Canadian house prices have increased at rapid and sustained rates throughout the past two decades. In this time there has been an increase in home-ownership rates, a larger fraction of household wealth held in the home, and an increase in household debt. Although the rise in Canadian house prices has been modest by international standards, economists have, nonetheless, discussed the possibility of a house-price bubble in the Canadian real estate market, and the possible effects of rising mortgage rates and potential house-price collapse. Since many more Canadians participate in the housing market than the stock market, the notion of a house-price collapse understandably raises concern about its impact on the macroeconomy. Tkacz and Wilkins (2006), for example, find a link between house-price movements and output growth in Canada. Selody and Wilkins (2004) suggest that a central bank may occasionally want to lean against large changes in house prices. Moreover, these concerns are shared by many other developed countries. Nickell (2002), for instance, states that a key monetary policy concern in the United Kingdom is the increase in house prices and the buildup of household debt. The OECD, acknowledging the important role of housing wealth, has also recently studied the role of fundamentals in determining house-price movements in its member countries (OECD (2005)). Ahearne et al. (2005), citing recent debates in industrialized countries on how central banks should react to house prices, conduct a cross-country comparison and draw lessons for monetary policy.

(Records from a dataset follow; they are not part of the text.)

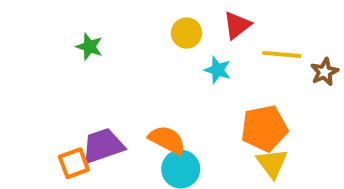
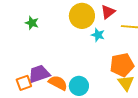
yellow circle: (187, 33) -> (82, 16), size x1.6
orange semicircle: (167, 140) -> (58, 83), moved

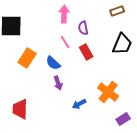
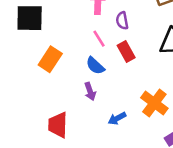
blue semicircle: (53, 63) -> (95, 66), moved
red trapezoid: (20, 109) -> (58, 125), moved

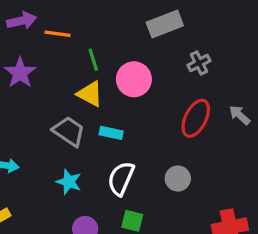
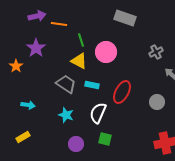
gray rectangle: (165, 24) -> (125, 18), turned 40
gray cross: (199, 63) -> (156, 52), moved
red ellipse: (196, 118) -> (122, 92), moved
gray circle: (178, 179) -> (157, 102), moved

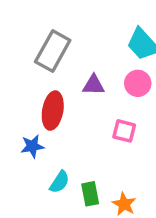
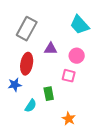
pink circle: (138, 83) -> (77, 56), moved
green rectangle: (90, 194) -> (49, 94), moved

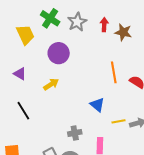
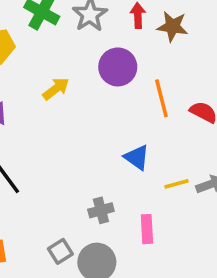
purple circle: (59, 53) -> (118, 67), moved
yellow arrow: (51, 84) -> (56, 89), moved

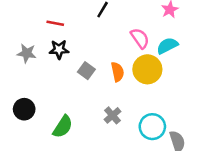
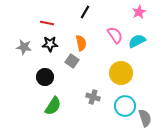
yellow circle: (147, 69) -> (121, 73), moved
orange semicircle: (117, 72) -> (81, 43), moved
black circle: (24, 109) -> (45, 77), moved
gray cross: (113, 115) -> (93, 97), turned -32

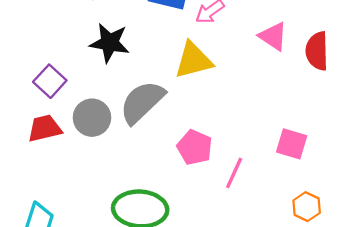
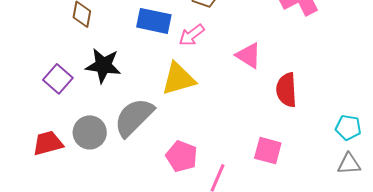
red semicircle: (317, 51) -> (286, 90), moved
purple square: (50, 81) -> (58, 79), moved

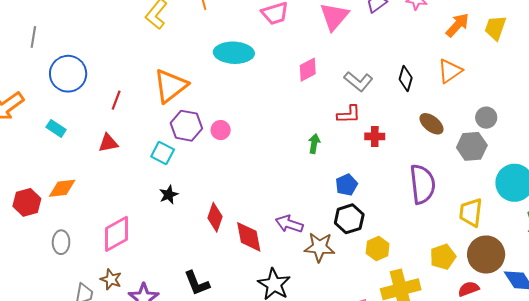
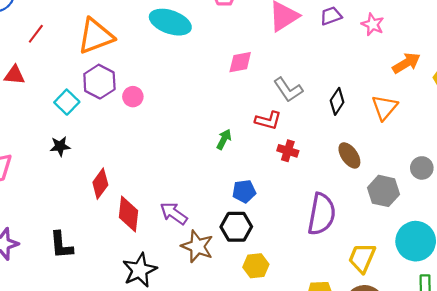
orange triangle: (450, 71) -> (385, 107), turned -32
gray circle: (486, 118) -> (422, 168), moved

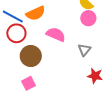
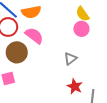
pink semicircle: (56, 34) -> (34, 36), moved

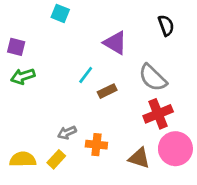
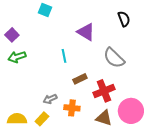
purple square: (16, 47) -> (12, 35), turned 32
cyan line: (86, 75) -> (64, 56), turned -48
brown rectangle: (107, 91) -> (80, 79), moved
red cross: (158, 114) -> (104, 91), moved

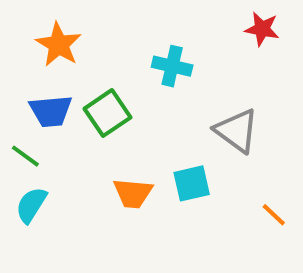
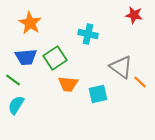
orange trapezoid: (133, 193) -> (68, 84), moved
orange line: (274, 215) -> (140, 82), moved

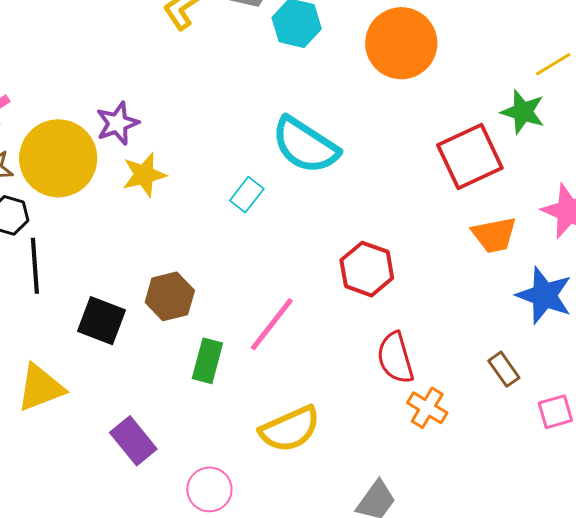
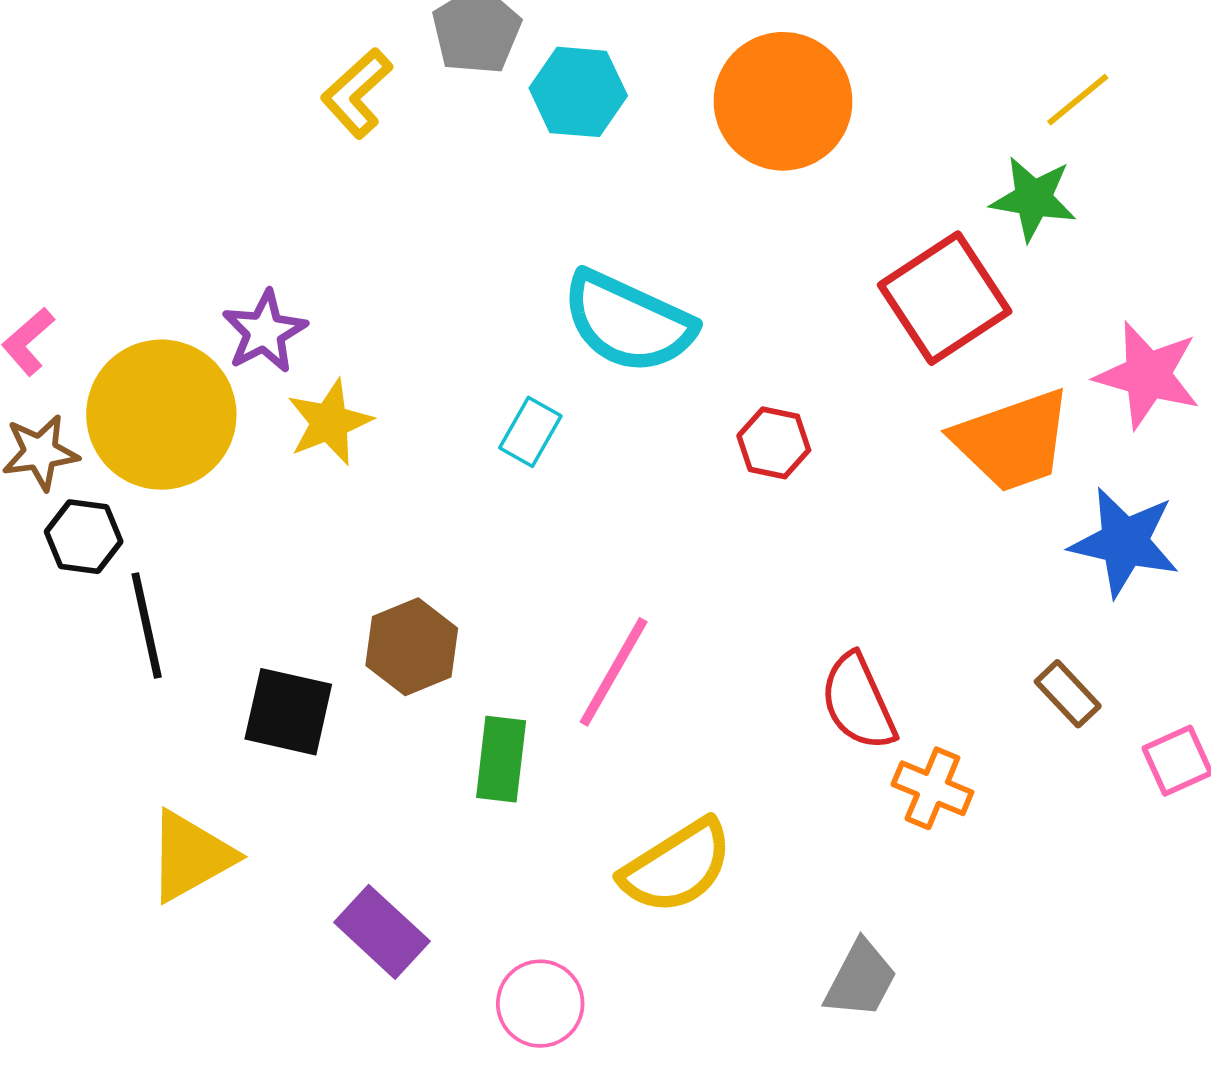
orange trapezoid: (494, 235) -> (1013, 441), size x1.4
red hexagon: (367, 269) -> (774, 443), moved, size x0.7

Notwithstanding the attention to housing paid by economists, there has been surprisingly little recent work on Canadian house prices using modern time-series methods. The exceptions are Maclean (1994), who examines movements in new house prices using an error-correction model, and Sutton (2002), who examines changes in Canadian house prices using a vector-autoregression (VAR) approach. Lampert and Pomeroy (1998) present an overview of Canada's housing system and its economic components, and provide an excellent reference for Canadian real-estate-related data sources. The principal regressand for these studies and many other studies has been the aggregate price for existing houses. In addition to the authors mentioned above, England and Ioannides (1997) study aggregate house-price movements in OECD countries and conclude that lagged prices and GDP growth are important explanatory variables. Tsatsaronis and Zhu (2002) examine potential long- and short-term determinants of house prices in developed countries, including Canada, and conclude that inflation and interest rates are key determinants in explaining changes in aggregate house prices, although there are some differences across countries. Furthermore, the aggregate house-price index is often used by monetary authorities as well as government agencies (for example, the Canadian Mortgage and Housing Corporation) to measure the effect of interest rate changes on consumers' portfolio decisions.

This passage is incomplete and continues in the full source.